The challenge in readmission policy has always been to differentiate readmissions that were potentially avoidable from those that were not. In the early 2000s, Solventum developed the Solventum™ Potentially Preventable Readmissions (PPR) methodology. In 2007, the Medicare Payment Advisory Commission used the Solventum methodology to report that 13.3 percent of Medicare inpatients had a PPR within 30 days, costing the Medicare program $12 billion in 2005. In 2008, Solventum researchers published the PPR methodology in the Health Care Financing Review. This article has been cited 250 times as the Solventum PPR classification system has spread across the U.S.
As with the other Solventum™ Potentially Preventable Events (PPEs) Classification Systems, three core concepts are essential:
- We recognize that not all readmissions are potentially preventable.
- What matters is not the individual readmission but rather the overall rate of potentially preventable readmissions. Instead of an approach to quality of “this should never happen,” Solventum uses a more realistic and meaningful approach of “this has happened too often.”
- Any comparisons across hospitals, health plans, attending physicians or any other patient populations must be risk-adjusted.
The Solventum PPR methodology starts by assigning every inpatient stay to a Solventum™ All Patient Refined Diagnosis Related Group (APR DRG). The basic Solventum PPR approach is to decide whether each combination of the initial admission Solventum APR DRG and the readmission Solventum APR DRG has a plausible clinical connection that indicates a potentially preventable readmission. That approach was supplemented by extensive clinical logic to add precision in identifying Solventum PPRs.
Patient | Clinical Scenario (by APR DRG) | Potentially Preventable Readmission? | Comment |
1 | Admission 1: Pneumonia Admission 2: Fracture of Femur | No | Readmission not clinically related |
2 | Admission 1: Resp.
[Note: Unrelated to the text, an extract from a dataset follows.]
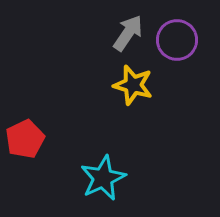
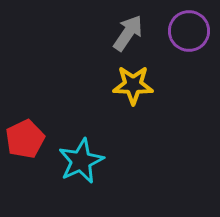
purple circle: moved 12 px right, 9 px up
yellow star: rotated 15 degrees counterclockwise
cyan star: moved 22 px left, 17 px up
Malignancy Admission 2: Pneumonia | No | Global exclusion 136 |
3 | Admission 1: Pneumonia Discharge status: Left against medical advice Admission 2: Pneumonia | No | Patient left against medical advice |
4 | Admission 1: Pneumonia Discharge status: Transfer to another acute care hospital Admission 2: Heart Failure | No | Transfers are not readmissions |
Note: All admissions are assumed to be within the designated window, e.g., 15 days or 30 days |
The Solventum PPR classification system may be most easily understood by looking at the table above. For example, readmissions are not considered potentially preventable:
- If they are unrelated to the initial admission (Patient 1)
- If the patient has certain conditions like metastatic cancer (Patient 2)
- If the initial discharge was against medical advice (Patient 3) or was a transfer to another acute care hospital (Patient 4)
The PPR software shows which specific inpatient stays were considered potentially preventable, in each case with a defined reason for the assignment. These detailed data have proven very useful to clinicians and healthcare managers in taking action to improve outcomes. For example, a common finding is that the risk of a PPR peaks at two or three days after discharge.
Further information on the Solventum PPR logic is shown in an online definition manual available to all licensed clients.
The Solventum PPR logic is maintained by a team of Solventum clinicians, data analysts, nosologists, programmers and economists. The methodology is updated annually to reflect changes in the standard diagnosis and procedure code sets as well as Solventum enhancements to the clinical logic.